Samyaza Epilogue – 2017, No Time to Mope

Image by Engin Akyurt from Pixabay

Some violence.

Afarin Khan looked at herself in the mirror and sure enough, an old lady stared back at her. She picked at her hair and felt her joints that told her she was getting old. But then again, she had body dysmorphic disorder, something Jean-Claude had identified and almost coached her out of. But Jean-Claude was no longer around to love and nurture her, he was dust and macerated bones on a grave plot in Cambridge. But sometimes she felt him close by when she was in extremis, and it was strangely comforting feeling.

The reality was Afarin was indeed older, late thirties, but everyone else saw a strikingly beautiful woman who had years of love left to give. There had been no one since Jean-Claude of whom she thought his manifestation was a trick of her mind, skewed by grief. She never saw him again, but religiously wore the St Michael pendent round her neck and between her breasts, but how she longed for someone to play with them.

After hearing of his death, the first thing she did was rescind her PVR and went for an issue of new equipment.

“I thought you were leaving the Mob, Sergeant Khan,” her company commander had said to her.

“The job fell through, sir, so here I am, like a coiled spring.”

He was very surprised. Afarin Khan had been in the SRR for around twelve years, far longer than any other operatives had served. He knew that she had lost a SIS officer who had been very dear to her, and he felt the sadness she carried around with her. But she was good at her job and well respected and if she wanted to carry on, that was up to her. And she was beautiful, her company commander had noticed, beautiful with an air of melancholy.

Within three weeks she was at the US base at Bagram in Afghanistan. Her job was to interrogate Taliban or suspected ISIL fighters, before the Americans got to use their bestial methods on them. She was kind and patient to these demoralised and frightened fighters, probably because she had been tortured herself. She got more out of them than all the beatings, waterboarding and electric shocks the CIA interrogators loved.

One afternoon she watched some Blades readying two fast patrol vehicles, loading ammunition, food and water.
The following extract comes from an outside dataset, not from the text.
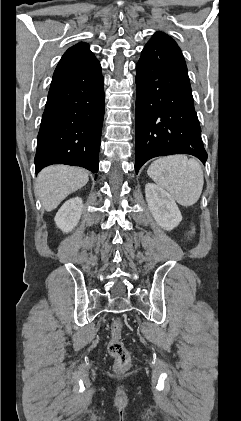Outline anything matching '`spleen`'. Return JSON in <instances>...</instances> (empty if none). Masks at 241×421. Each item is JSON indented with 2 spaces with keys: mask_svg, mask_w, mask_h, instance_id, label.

One of them noticed her looking at them and called out.

“Going our way love?”

She smiled and waved then made her way to the POW compound. Suddenly, she cried out as violent cramps in her lower abdomen floored her and blood spattered on the ground. She barely made it to the ablutions and in a cubicle, cried out with pain. The cramps went on and on and she was sick. Finally, it stopped and she tried to clean herself up. The pan was full of blood clots and a purple foetus, tiny but recognisable as a human, its dead, little arms up at its face.

“Oh, God. I’m so sorry, dumped in a toilet like rubbish.”

Holding her stomach, she made her slow, painful way to the medical facility. An American helicopter pilot went to her aid and drover her to the medical centre. A member of nursing staff spotted her as well as the blood and went to help her in.

“What happened, honey?

“Miscarriage. I didn’t even know I was pregnant.”

She was admitted to the holding ward, where the doctor visited her, “We will need to make sure all the placenta is released and then it’s an aeromed flight home for you.”

He placed a hand gently on her head, “I’m so sorry for your loss.” And the tears came.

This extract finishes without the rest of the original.